Yesterday morning at 7am we saw our first glimpse of some of the highest mountain peaks in the world. Finally I can understand what all the fuss is about, you see all the postcards showing the perfect panoramic view of course, but it doesn’t quite compare to gazing sleepily out from your balcony to see the huge snow covered peaks looming above the hills, partially covered in clouds. Half an hour later they had disappeared again like a fleeting memory.
Yesterday morning, after a decidedly decadent breakfast of porridge organic coffee and French toast in a little riverside cafe called Bistro Carolina, Kristy and I decided to get the legs moving again and hike the two hour scenic route up to the famous World Peace Pagoda overlooking Pokara and the lake. Despite a few red herring pathways we managed to climb our way through the woods, over the slippery rocks, under the noisy cicadas and emerge finally on the top of the ridge under a blue sky and hot sun. The pagoda itself is currently undergoing building work so was a little bit of a concrete jungle but the views were beautiful, we watched a local man supervising four bathing buffaloes and ended up having drinks and crisps on the little cafe perched jauntily on the cusp of the ridge. We got chatting to two lovely French men about their travels in India and they must be the first of their countrymen I have ever met who waxed lyrical not only about the British people but about the food as well!
It took us an hour to climb down the short route from the pagoda but during this short time a buzz had gone out on the leech network and although I was totally unaffected, at one point Kristy pulled up her trouser leg to find five of the little suckers, having a heavy lunch courtesy of her ankle! She remained admirably calm I thought as I helped flick them off and wipe up the blood streaming into her shoes! At the bottom we caught a leisurely boat ride back across the lake, went back to mop up Kristy’s injuries and then went for a late lunch by the lake.
About half way through dinner last night it started to rain, monsoon rain, sheets of water punctuated by lightening and roaring thunder. About fifteen minutes walk from the hotel we had no chance but to make a run for it…I spotted a stripy big golfing umbrella en route back and we did a quick detour to purchase it. It helped, sort of. The road up to our place was dark, I’d forgotten the torch again (!) and we must have stepped ankle deep into every water filled pothole along the road that was already mimicking a grade II white water river.
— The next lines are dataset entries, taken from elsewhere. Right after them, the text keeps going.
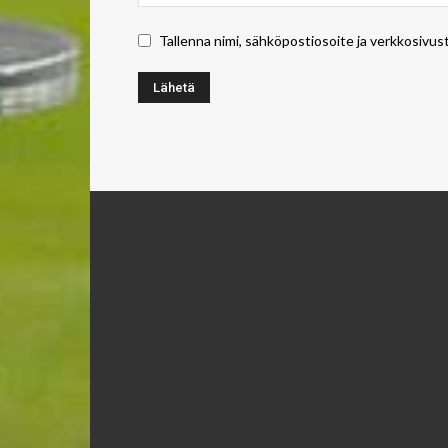
Tallenna nimi, sähköpostiosoite ja verkkosivus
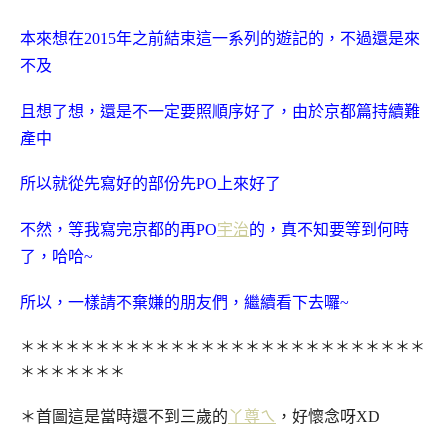
本來想在2015年之前結束這一系列的遊記的，不過還是來
不及
且想了想，還是不一定要照順序好了，由於京都篇持續難
產中
所以就從先寫好的部份先PO上來好了
不然，等我寫完京都的再PO
宇治
的，真不知要等到何時
了，哈哈~
所以，一樣請不棄嫌的朋友們，繼續看下去囉~
＊＊＊＊＊＊＊＊＊＊＊＊＊＊＊＊＊＊＊＊＊＊＊＊＊＊＊
＊＊＊＊＊＊＊
＊首圖這是當時還不到三歲的
丫尊ㄟ
，好懷念呀XD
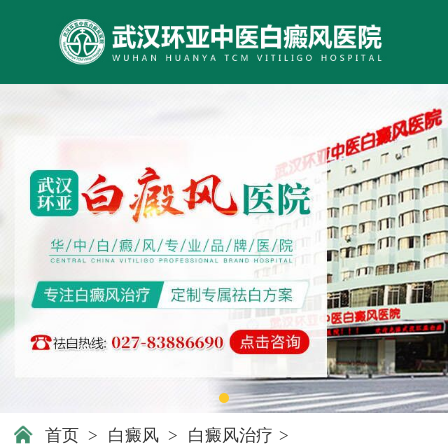
首页
>
白癜风
>
白癜风治疗
>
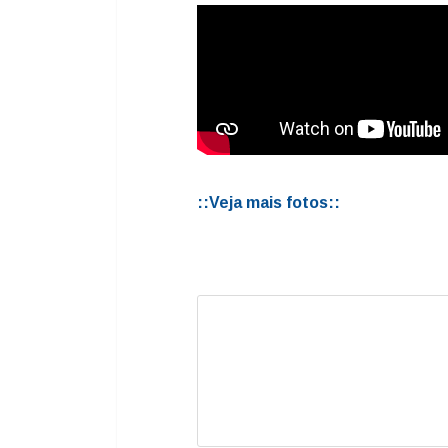
A secretária de Educação, Ana Luz
que o prêmio produz na motivação d
qualidade do ensino das crianças.
::Veja mais fotos::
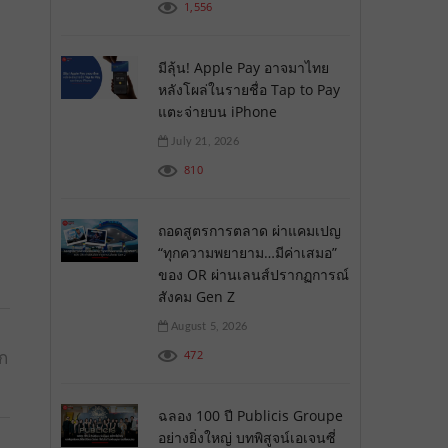
1,556
มีลุ้น! Apple Pay อาจมาไทย
หลังโผล่ในรายชื่อ Tap to Pay
แตะจ่ายบน iPhone
July 21, 2026
810
ถอดสูตรการตลาด ผ่าแคมเปญ
“ทุกความพยายาม…มีค่าเสมอ”
ของ OR ผ่านเลนส์ปรากฏการณ์
สังคม Gen Z
August 5, 2026
อก
472
ฉลอง 100 ปี Publicis Groupe
อย่างยิ่งใหญ่ บทพิสูจน์เอเจนซี่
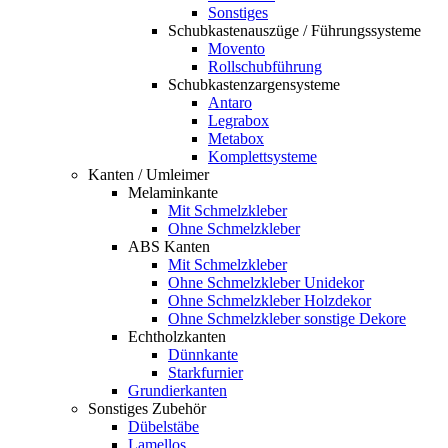
Sonstiges
Schubkastenauszüge / Führungssysteme
Movento
Rollschubführung
Schubkastenzargensysteme
Antaro
Legrabox
Metabox
Komplettsysteme
Kanten / Umleimer
Melaminkante
Mit Schmelzkleber
Ohne Schmelzkleber
ABS Kanten
Mit Schmelzkleber
Ohne Schmelzkleber Unidekor
Ohne Schmelzkleber Holzdekor
Ohne Schmelzkleber sonstige Dekore
Echtholzkanten
Dünnkante
Starkfurnier
Grundierkanten
Sonstiges Zubehör
Dübelstäbe
Lamellos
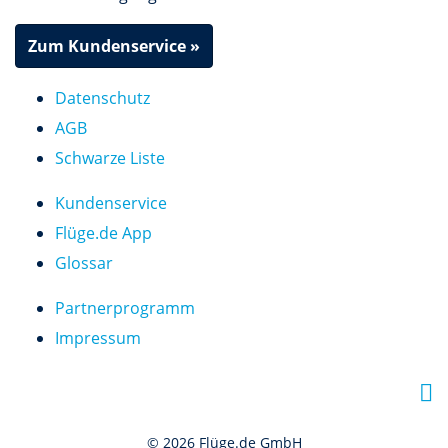
Zum Kundenservice »
Datenschutz
AGB
Schwarze Liste
Kundenservice
Flüge.de App
Glossar
Partnerprogramm
Impressum
F
a
© 2026 Flüge.de GmbH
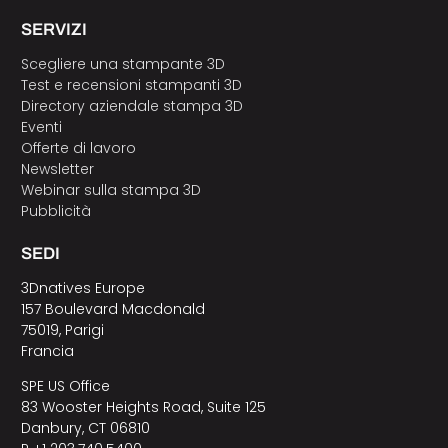
SERVIZI
Scegliere una stampante 3D
Test e recensioni stampanti 3D
Directory aziendale stampa 3D
Eventi
Offerte di lavoro
Newsletter
Webinar sulla stampa 3D
Pubblicità
SEDI
3Dnatives Europe
157 Boulevard Macdonald
75019, Parigi
Francia
SPE US Office
83 Wooster Heights Road, Suite 125
Danbury, CT 06810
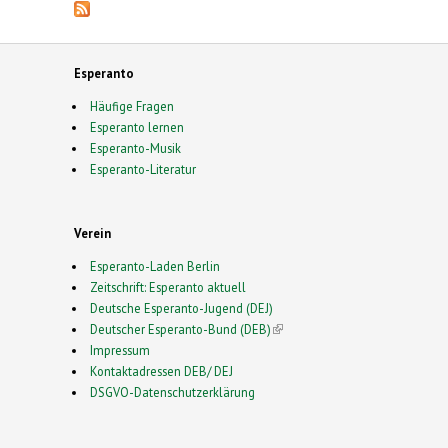
Esperanto
Häufige Fragen
Esperanto lernen
Esperanto-Musik
Esperanto-Literatur
Verein
Esperanto-Laden Berlin
Zeitschrift: Esperanto aktuell
Deutsche Esperanto-Jugend (DEJ)
Deutscher Esperanto-Bund (DEB)
(link is external)
Impressum
Kontaktadressen DEB/ DEJ
DSGVO-Datenschutzerklärung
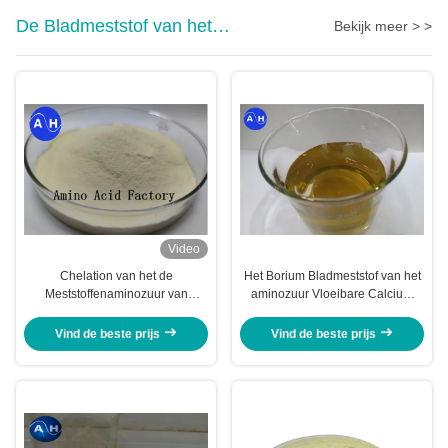
De Bladmeststof van het
Bekijk meer > >
calciumborium
Video
Chelation van het de
Het Borium Bladmeststof van het
Meststoffenaminozuur van
aminozuur Vloeibare Calcium
banaanbomen het Molybdeen
voor Banaanbomen
van het het Zinkborium van het
Vind de beste prijs
Vind de beste prijs
Calciummagnesium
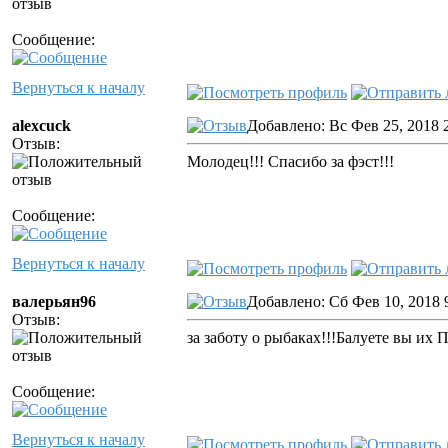
Сообщение:
Вернуться к началу
alexcuck
Добавлено: Вс Фев 25, 2018 
Отзыв:
Молодец!!! Спасибо за фэст!!!
Сообщение:
Вернуться к началу
валерьян96
Добавлено: Сб Фев 10, 2018 
Отзыв:
за заботу о рыбаках!!!Балуете вы их П
Сообщение:
Вернуться к началу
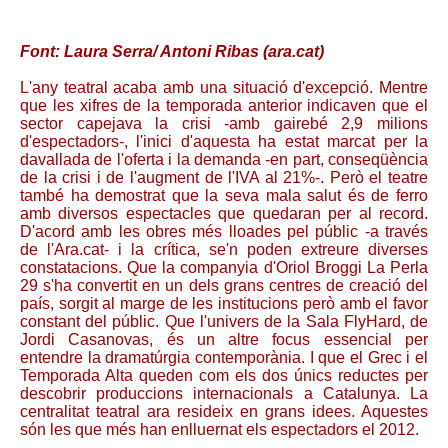
Font: Laura Serra/ Antoni Ribas (ara.cat)
L'any teatral acaba amb una situació d'excepció. Mentre
que les xifres de la temporada anterior indicaven que el
sector capejava la crisi -amb gairebé 2,9 milions
d'espectadors-, l'inici d'aquesta ha estat marcat per la
davallada de l'oferta i la demanda -en part, conseqüència
de la crisi i de l'augment de l'IVA al 21%-. Però el teatre
també ha demostrat que la seva mala salut és de ferro
amb diversos espectacles que quedaran per al record.
D'acord amb les obres més lloades pel públic -a través
de l'Ara.cat- i la crítica, se'n poden extreure diverses
constatacions. Que la companyia d'Oriol Broggi La Perla
29 s'ha convertit en un dels grans centres de creació del
país, sorgit al marge de les institucions però amb el favor
constant del públic. Que l'univers de la Sala FlyHard, de
Jordi Casanovas, és un altre focus essencial per
entendre la dramatúrgia contemporània. I que el Grec i el
Temporada Alta queden com els dos únics reductes per
descobrir produccions internacionals a Catalunya. La
centralitat teatral ara resideix en grans idees. Aquestes
són les que més han enlluernat els espectadors el 2012.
We were laughing and soaked when we eventually stumbled in through the door to the undisguised amusement of the guys working there. It continued to rain all night, but by morning had eased off and the clouds were starting to lift. We went to visit Devi’s falls which in the photos looked like a river cutting through a shallow gorge then following majestically over the rocks below. After the night’s enthusiastic downpour we arrived to see an impressive churning mass of water careering around over the tops of the gorge, swamping half the viewing platform as the waves fought desperately to make it down the gap below.
After the falls we went to visit the International Mountaineering museum, a vast building devoted partly to the different casts and ethnic groups in Nepal and partly to the climbers and expeditions to the vast number of 8000m+ peaks in the Himalayas. It must have come as some what of a surprise to the locals, after generations of them had been happily traversing the Himalayas through valleys and mountain passes, to encounter (after they reopened their borders in 1948), a generation of European mountaineers obsessed with climbing to the tops of all the peaks, only to photograph themselves, and then walk all the way back down. Reading the stories some of the ascents must have been a real labour of love. As our guide Krishna yesterday said offhandedly, “Climbing Everest these days is easy, they even leave the ladders up the ice walls for you!” None-the-less I think a valley trek between tea houses maybe slightly more in the realms of my comfort zone!
This afternoon we’ve been strolling lazily around Old Pokara, a world away from the tourist cafe lined streets of Lakeside. Traditional Newari houses line the roads, tiny Hindu temples, basket weaving shops, tailors mending clothes on ancient Singer sewing machines on the pavements, the odd cow sleeping in the centre of the road being avoided carefully by the otherwise gun-ho buses and mopeds! A group of four local boys were playing the popular game in the photo, it’s a little like pool but with flat round disks that are flicked into holes on the corner, ingenious, simple and far harder to play than it looks!